Northern Ireland news

Japanese poetic form used to record Irish border life

Contributor Margaret Masaba from Strabane - pictured with project leader, Larua Aguiar and Lynsey Gillespie from the Public Record Office of Northern Ireland - said her experience had been "amazing".
Seamus McKinney

STORIES of life along Ireland's 310-mile border have been recorded in a virtual reality film - featuring haiku poems.

Border Sounds, which will be released this Saturday, has been described as a "journey of the border told through the voices of people who live there".

Created as part of the Making the Future cross-border cultural project, it involves 360-degree images of locations on the border, pinpointed on an interactive map, with recorded stories and sounds providing the soundtrack.

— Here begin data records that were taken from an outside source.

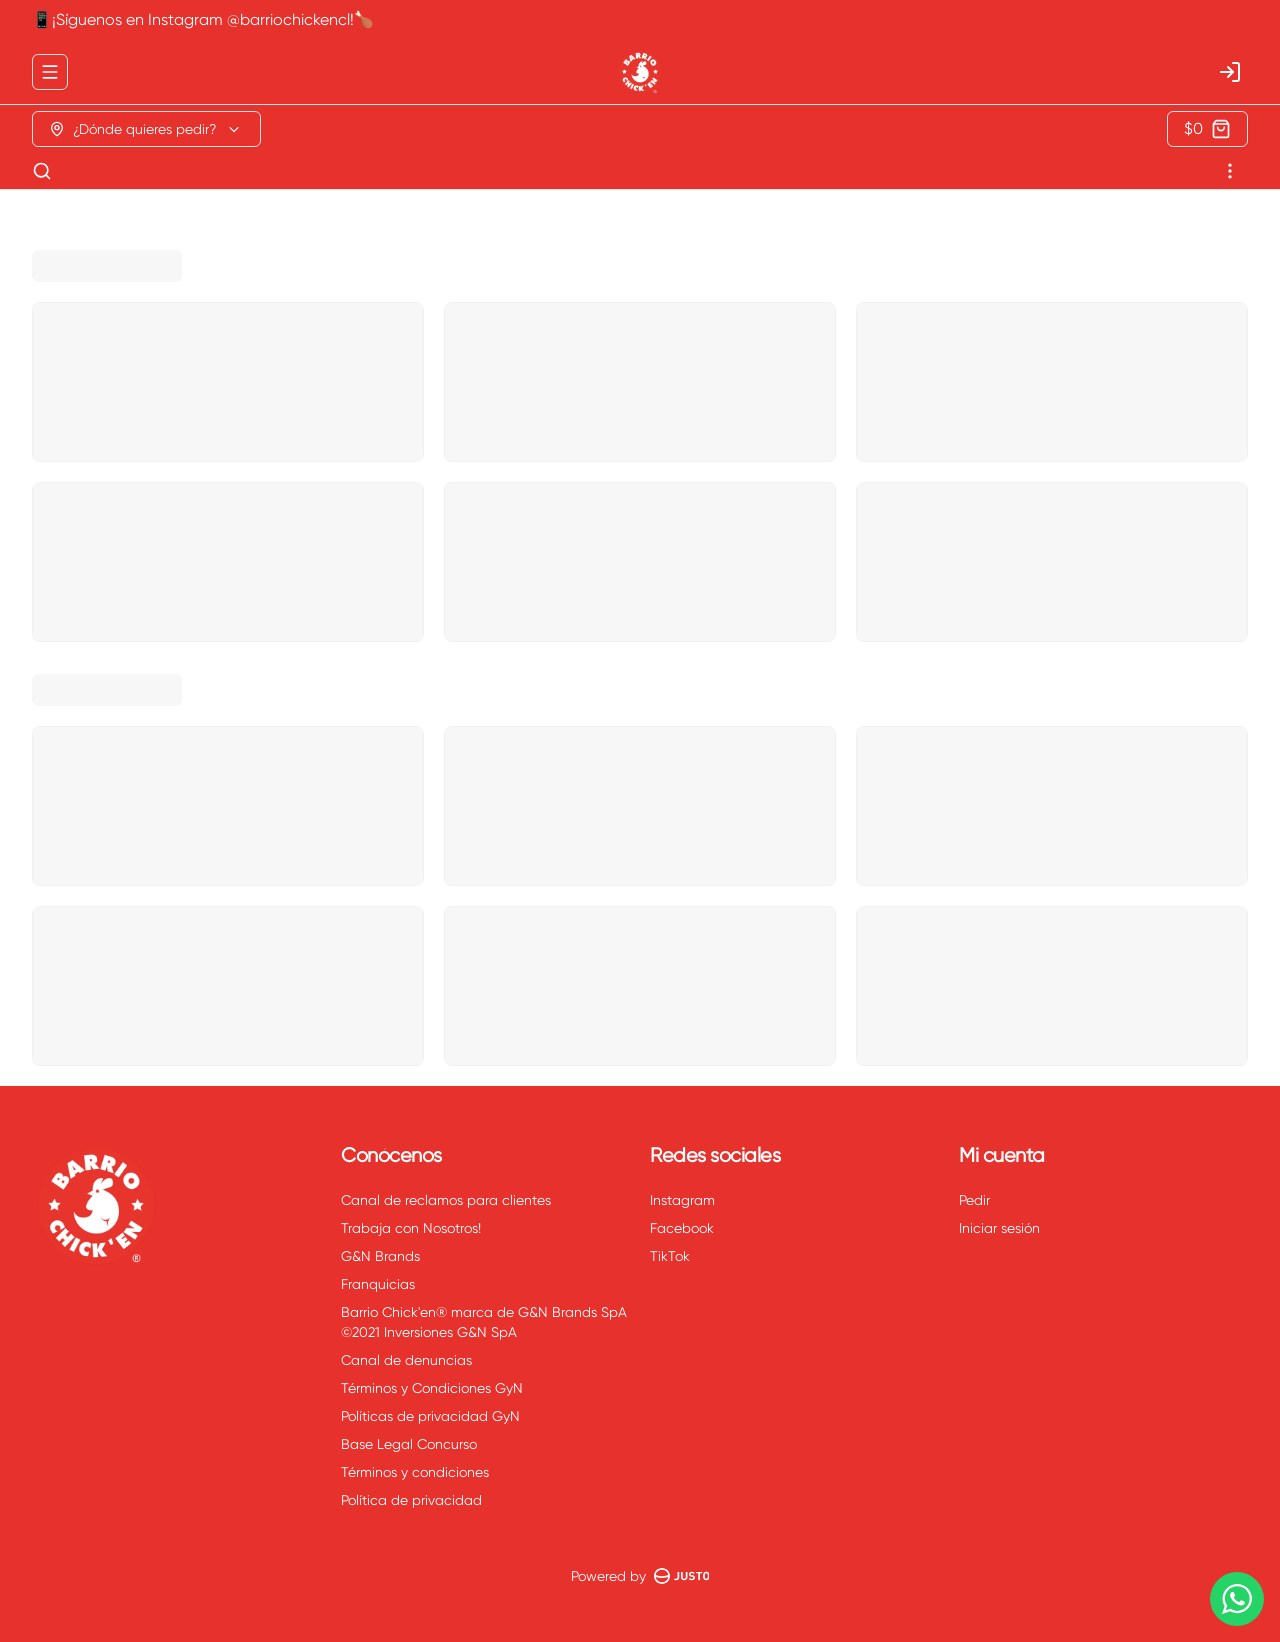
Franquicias (378, 1284)
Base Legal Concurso (409, 1444)
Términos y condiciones (415, 1472)
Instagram (682, 1200)
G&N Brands (380, 1256)
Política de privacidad (411, 1500)
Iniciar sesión (999, 1228)
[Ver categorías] (1230, 171)
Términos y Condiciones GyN (432, 1388)
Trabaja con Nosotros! (411, 1228)
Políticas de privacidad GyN (430, 1416)
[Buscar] (42, 171)
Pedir (974, 1200)
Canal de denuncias (406, 1360)
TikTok (670, 1256)
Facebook (682, 1228)
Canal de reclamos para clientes (446, 1200)
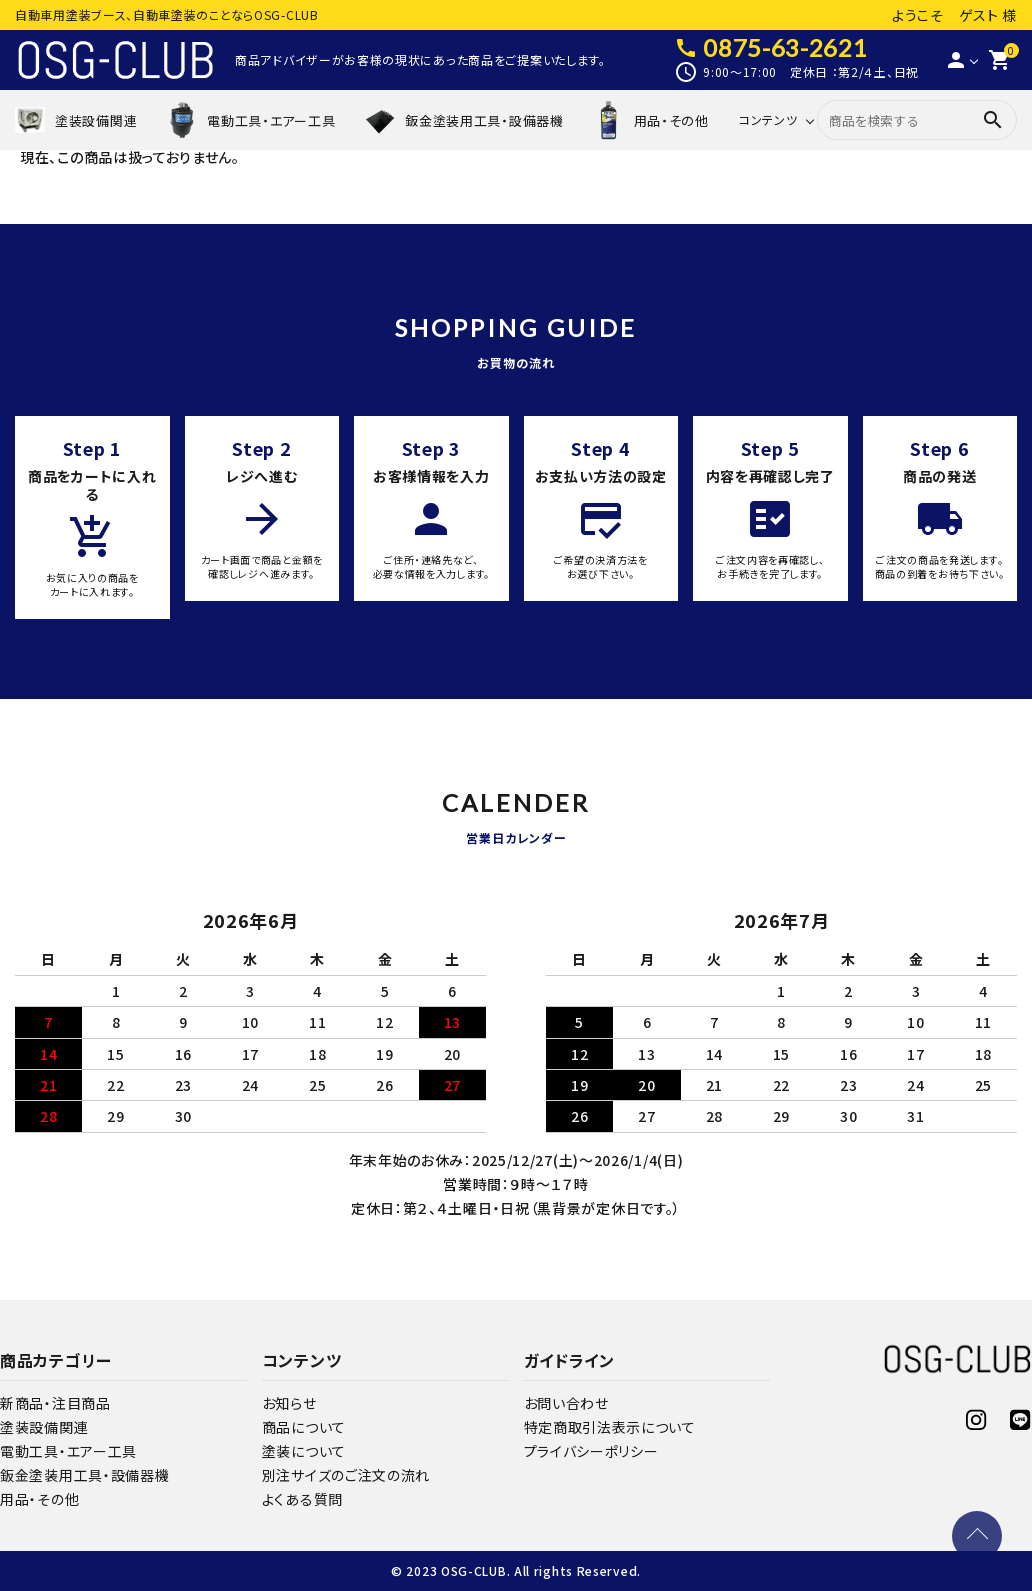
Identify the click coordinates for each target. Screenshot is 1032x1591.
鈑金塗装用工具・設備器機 (84, 1475)
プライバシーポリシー (591, 1451)
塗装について (304, 1451)
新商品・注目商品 (55, 1403)
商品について (304, 1427)
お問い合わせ (566, 1403)
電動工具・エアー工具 (68, 1451)
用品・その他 (39, 1499)
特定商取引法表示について (610, 1427)
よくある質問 (302, 1499)
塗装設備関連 (44, 1427)
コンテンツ (768, 119)
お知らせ (289, 1403)
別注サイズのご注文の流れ (346, 1475)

Delivered through the Nerve Centre and the Public Record Office of Northern Ireland (PRONI), the project is a snapshot of memories and experiences from each contributor.

Contributors were coached in sound recording and creative writing skills while also gaining an understanding of how PRONI worked. They were then asked to select a meaningful location and to write a haiku, a type of short form poetry.

Contributor Margaret Masaba said her experience had been amazing.

"I’ve met wonderful people who have taken me through a journey of virtual reality which I knew nothing about. The highlight of the project is that we get to share with you the sounds of everyday life at the border and to share our stories,” Ms Masaba said.

Project leader Laura Aguiar said it had been a privilege to make the border stories accessible in a collaborative and immersive way.

"The haikus and sounds created by our wonderful participants will give audiences a plural snapshot of everyday life on both sides of this invisible border," she said.

Border Sounds along with the accompanying website featuring an interactive map, will be launched on Making the Future’s website (markingthefuture.eu) on Saturday.